Durante largo tempo fostes visto pelas ruas da cidade, acompanhado de uma estranha figura de indígena que, para melhor domínio da língua, tínheis transformado numa espécie de secretário. A cousa chegou até segundo se soube, a tomar aspectos de grave complicação tribal. Estranhando vosso avassalante interesse pelas coisas suas, temiam os Fulniôs que estivésseis a querer penetrar nos segredos da tribo, tendo mesmo havido ameaças de morte ao indiscreto cariri que se fizera vosso secretário e ousava instruir-vos nos mistérios do seu povo. Por um triz não provocastes uma tragédia nos moldes dos romances indianistas. Valeu, entretanto, o risco. O trabalho do Prof. Geraldo Lapenda quando estiver publicado trar-lhe-á ao lado do reconhecimento devido aos seus méritos, a inclusão do seu nome na galeria daqueles que, com o risco da própria vida, fizeram avançar a ciência da linguagem.
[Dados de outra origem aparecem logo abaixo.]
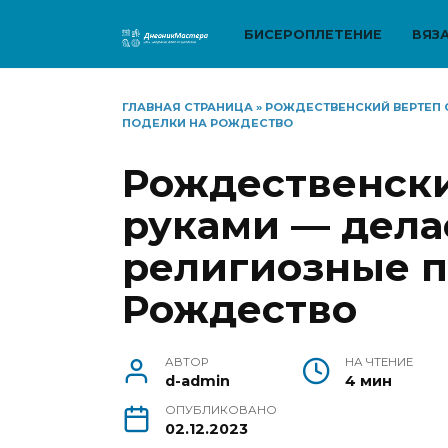
Перейти
к
БИСЕРОПЛЕТЕНИЕ
ВЯЗ
содержанию
ГЛАВНАЯ СТРАНИЦА
»
РОЖДЕСТВЕНСКИЙ ВЕРТЕП 
ПОДЕЛКИ НА РОЖДЕСТВО
Рождественски
руками — дела
религиозные п
Рождество
АВТОР
НА ЧТЕНИЕ
d-admin
4 мин
ОПУБЛИКОВАНО
02.12.2023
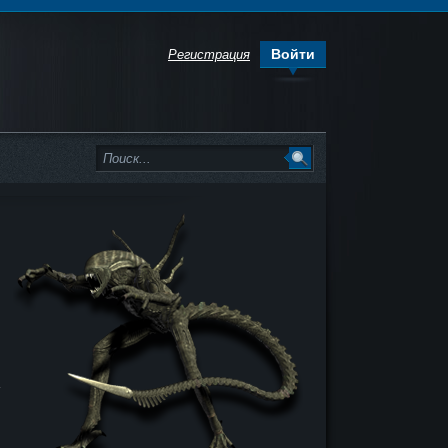
Войти
Регистрация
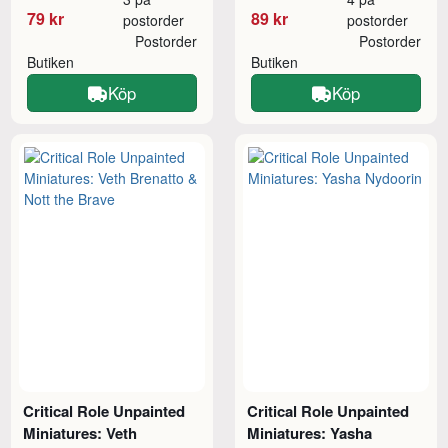
79 kr
89 kr
postorder
postorder
Postorder
Postorder
Butiken
Butiken
Köp
Köp
Critical Role Unpainted
Critical Role Unpainted
Miniatures: Veth
Miniatures: Yasha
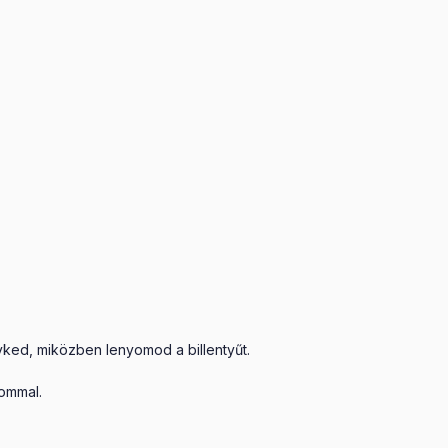
elyked, miközben lenyomod a billentyűt.
lommal.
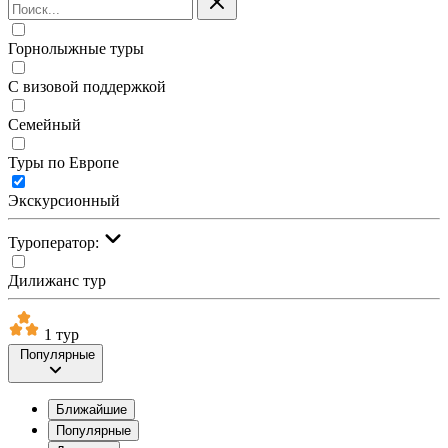
Горнолыжные туры
С визовой поддержкой
Семейный
Туры по Европе
Экскурсионный
Туроператор:
Дилижанс тур
1 тур
Популярные
Ближайшие
Популярные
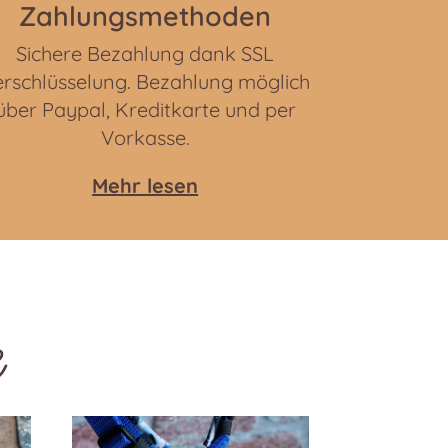
Zahlungsmethoden
Sichere Bezahlung dank SSL
rschlüsselung. Bezahlung möglich
über Paypal, Kreditkarte und per
Vorkasse.
Mehr lesen
e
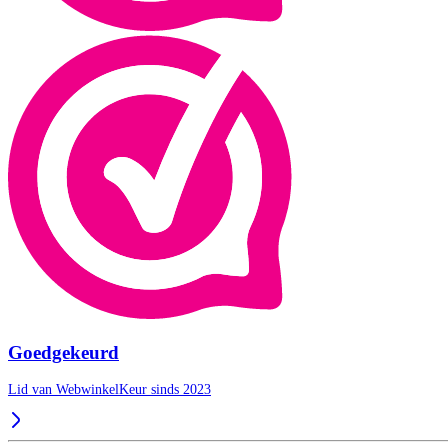
Goedgekeurd
Lid van WebwinkelKeur sinds 2023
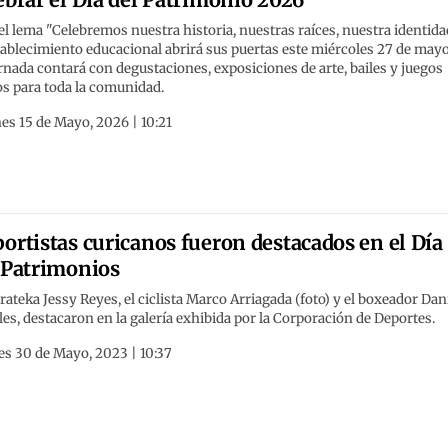
el lema "Celebremos nuestra historia, nuestras raíces, nuestra identida
tablecimiento educacional abrirá sus puertas este miércoles 27 de mayo
rnada contará con degustaciones, exposiciones de arte, bailes y juegos
os para toda la comunidad.
es 15 de Mayo, 2026 | 10:21
ortistas curicanos fueron destacados en el Día
 Patrimonios
rateka Jessy Reyes, el ciclista Marco Arriagada (foto) y el boxeador Dan
es, destacaron en la galería exhibida por la Corporación de Deportes.
es 30 de Mayo, 2023 | 10:37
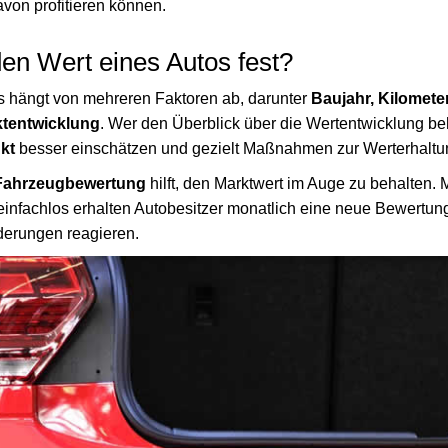
von profitieren können.
den Wert eines Autos fest?
s hängt von mehreren Faktoren ab, darunter
Baujahr, Kilomete
ktentwicklung
. Wer den Überblick über die Wertentwicklung be
kt
besser einschätzen und gezielt Maßnahmen zur Werterhaltun
Fahrzeugbewertung
hilft, den Marktwert im Auge zu behalten.
infachlos erhalten Autobesitzer monatlich eine neue Bewertu
nderungen reagieren.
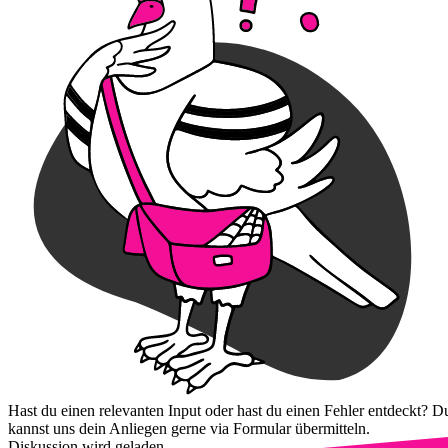
Hast du einen relevanten Input oder hast du einen Fehler entdeckt? D
kannst uns dein Anliegen gerne via Formular übermitteln.
Diskussion wird geladen...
Hoje o professor Geraldo Lapenda também ingressa – e sem perigo de vida – nesta Casa. Competiu com experimentado latinista e mestre de várias gerações, coisa que só fez realçar a sua vitória. Aqui muito terá que fazer. Seus alunos tudo esperam da sua juventude e do seu entusiasmo. Enquanto isso, no intervalo de suas aulas, continuará a nos surpreender com seu conhecimento de línguas e dialetos novos que ele irá sacando, diante dos nossos olhos espantados, dos bolsos mágicos de seu manto de sabedoria.